Now we will create seasonal averages of the data. Prior to this we have been looking at annual data. We use `groupby` here to group into seasons and then run `verify` over each of the seasons and models for the metric of our choice. They are then concatenated together and plotted for `lead=15` (weeks 3-4).

In [None]:
groupby = "season"
met_seas = {}
for h in hinds:
    met_groups = []
    label_groups = []
    # Loops through all inits for a given season.
    for label_group, group in tqdm(he[h].get_initialized().groupby(f"init.{groupby}")):
        # select only season inits
        if metric=="rps":
            met_group = he[h].sel(init=group.init).verify(category_edges=(verif_edges, hinds_edges[h]),**metric_kwargs)
        else:
            met_group = he[h].sel(init=group.init).verify(**metric_kwargs)
        met_groups.append(met_group)
        label_groups.append(label_group)
    met_groups = xr.concat(met_groups, dim=groupby).assign_coords(season=label_groups)
    met_seas[h] = met_groups.compute()

In [None]:
met_seas_all = xr.concat([met_seas[models[0]], met_seas[models[1]], met_seas[models[2]]], dim='model') \
               .assign_coords(model=[models[0], models[1], models[2]])

In [None]:
met_seas_all.sel(lead=15)[variable].plot(col=groupby, row='model', robust=True)

## Area weighting

Next we run cosine area weighting over that data to get a weighted lat/lon average over the domain.

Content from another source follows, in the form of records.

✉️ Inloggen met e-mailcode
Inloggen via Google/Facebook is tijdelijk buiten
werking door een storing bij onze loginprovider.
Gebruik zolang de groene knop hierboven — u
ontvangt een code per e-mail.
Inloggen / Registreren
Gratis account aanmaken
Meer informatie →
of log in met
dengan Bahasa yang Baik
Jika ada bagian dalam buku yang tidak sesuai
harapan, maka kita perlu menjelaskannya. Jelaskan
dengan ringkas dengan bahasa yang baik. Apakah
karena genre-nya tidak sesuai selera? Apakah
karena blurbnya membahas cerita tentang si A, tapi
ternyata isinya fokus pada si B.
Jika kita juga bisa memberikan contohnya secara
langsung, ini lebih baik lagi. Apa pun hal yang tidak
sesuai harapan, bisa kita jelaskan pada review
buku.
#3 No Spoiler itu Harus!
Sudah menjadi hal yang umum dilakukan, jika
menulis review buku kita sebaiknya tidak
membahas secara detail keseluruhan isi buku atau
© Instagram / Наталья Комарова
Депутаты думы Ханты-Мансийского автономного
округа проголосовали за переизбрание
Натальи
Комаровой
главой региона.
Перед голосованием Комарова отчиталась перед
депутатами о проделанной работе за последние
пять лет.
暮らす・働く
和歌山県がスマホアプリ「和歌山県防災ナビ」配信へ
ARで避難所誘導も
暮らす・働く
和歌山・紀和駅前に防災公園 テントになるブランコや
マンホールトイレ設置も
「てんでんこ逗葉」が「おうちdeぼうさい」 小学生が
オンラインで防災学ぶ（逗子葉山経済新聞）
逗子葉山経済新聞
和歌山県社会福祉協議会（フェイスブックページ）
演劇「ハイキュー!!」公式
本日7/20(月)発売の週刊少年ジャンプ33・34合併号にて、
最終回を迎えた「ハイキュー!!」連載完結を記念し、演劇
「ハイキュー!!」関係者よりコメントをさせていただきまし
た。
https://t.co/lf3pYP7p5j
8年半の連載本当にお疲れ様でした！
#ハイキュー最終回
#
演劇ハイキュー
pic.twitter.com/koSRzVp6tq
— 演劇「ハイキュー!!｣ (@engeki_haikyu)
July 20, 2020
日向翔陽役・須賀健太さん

We then print out the weights and plot them on bar charts to compare different seasons and models.

In [None]:
weight = met_seas_all.weighted(np.cos(np.deg2rad(met_seas_all.lat))).mean(("lat", "lon"))[variable].drop('skill')
weight

In [None]:
seasons = np.array(weight.season)
barWidth = 0.25
rw = np.arange(3)
rw1 = [x + barWidth + 0.025 for x in rw]
rw2 = [x + barWidth + 0.025 for x in rw1]
if weight.min() < 0.:
    ymin = weight.min()*0.6+weight.min()
else:
    ymin = 0.0
ymax = weight.max()*0.6+weight.max()
for s in seasons:
    plt.bar(rw,weight.sel(season=s,model=models[0]), width = barWidth, color = (0, 0.4470, 0.7410), edgecolor="white",label=models[0])
    plt.bar(rw1,weight.sel(season=s,model=models[2]), width = barWidth, color = (0.6350, 0.0780, 0.1840), alpha=0.8,edgecolor="white",label=models[2])
    plt.bar(rw2,weight.sel(season=s,model=models[1]), width = barWidth, color = (0.4, .75, 0.1), alpha=0.8,edgecolor="white",label=models[1])
    plt.xticks([r + barWidth + 0.025 for r in range(3)], ["Weeks 1-2", "Weeks 3-4", "Weeks 5-6"],fontsize=15)
    plt.ylim(ymin,ymax)
    plt.ylabel(metric.upper(),fontsize=18,fontweight="bold")
    plt.xlabel("Week",fontsize=18,fontweight="bold")
    plt.grid()
    plt.legend(borderaxespad=0.6,edgecolor="black",prop={'size': 15},loc="upper right")
    plt.title(variable.upper()+" "+metric.upper()+" for season = "+s,fontsize=18,fontweight="bold")
    plt.show()